En réaction à l’annonce de la ratification du Statut de Rome par le Parlement ukrainien, ouvrant la voie à l’adhésion du pays à la Cour pénale internationale (CPI), Erika Guevara Rosas, directrice générale des recherches, du travail de plaidoyer, des politiques et des campagnes à Amnesty International, a déclaré :
« Amnesty International salue la décision de l’Ukraine de ratifier le Statut de Rome. Il est essentiel qu’elle adhère pleinement à la CPI pour rendre réellement justice aux victimes de crimes de droit international commis pendant l’invasion de la Russie. Cela témoigne de la détermination du gouvernement à accepter les droits et obligations qui incombent aux États membres de la CPI. »
Le Parlement ukrainien a voté un projet de loi national, disponible sur le site Web du Parlement, qui comporte une déclaration selon laquelle, pendant sept ans à partir de l’entrée en vigueur de la ratification de l’Ukraine, celle-ci « n’accepte pas la compétence de la Cour pénale internationale » en ce qui concerne les crimes de guerre « lorsque, probablement, le crime a été commis par ses ressortissants ».
« Une telle déclaration va à l’encontre des principes fondamentaux de la justice internationale, a déclaré Erika Guevara Rosas. Sur le plan pratique, cette limitation risque de générer de l’incertitude pour les procédures en cours et futures de la CPI. Elle requiert une résolution par les juges de la Cour, car elle entre potentiellement en conflit avec la précédente déclaration de l’Ukraine qui accordait à la CPI la compétence pour les crimes commis sur son territoire après le 20 février 2014 ; en outre, la question se pose de savoir si malgré une exception accordée aux ressortissants ukrainiens, la Cour reste compétente pour les crimes de guerre présumés commis par des Russes et d’autres ressortissants en Ukraine. Une telle ambiguïté pourrait entraver la tenue d’une enquête rapide et efficace de la CPI sur les crimes internationaux commis en Ukraine.

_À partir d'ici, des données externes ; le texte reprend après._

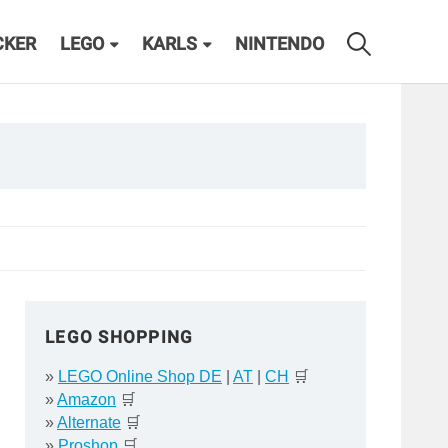
CKER
LEGO
KARLS
NINTENDO
LEGO SHOPPING
»
LEGO Online Shop DE
|
AT
|
CH
🛒
»
Amazon
🛒
»
Alternate
🛒
»
Proshop
🛒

Amnesty International salue la décision de l’Ukraine de ratifier le Statut de Rome. Il est essentiel qu’elle adhère pleinement à la CPI pour rendre réellement justice aux victimes de crimes de droit international commis pendant l’invasion de la Russie
Erika Guevara Rosas, directrice générale des recherches, du travail de plaidoyer, des politiques et des campagnes à Amnesty International
« Le peuple ukrainien aspire à la justice, mais une justice efficace ne saurait être sélective. Tout en saluant la ratification de l’Ukraine, Amnesty International l’invite à reconsidérer d’urgence son intention de limiter pendant sept ans la compétence de la CPI à l’égard des crimes de guerre présumés commis par ses ressortissants, à la fois par principe et pour éviter de saper les efforts cruciaux déployés par la Cour en matière de justice internationale. »
Complément d’information
Le 21 août, le Verkhovna Rada, le Parlement ukrainien, a voté la ratification du Statut de Rome de la Cour pénale internationale (CPI). L’Ukraine avait signé le Statut en 2000.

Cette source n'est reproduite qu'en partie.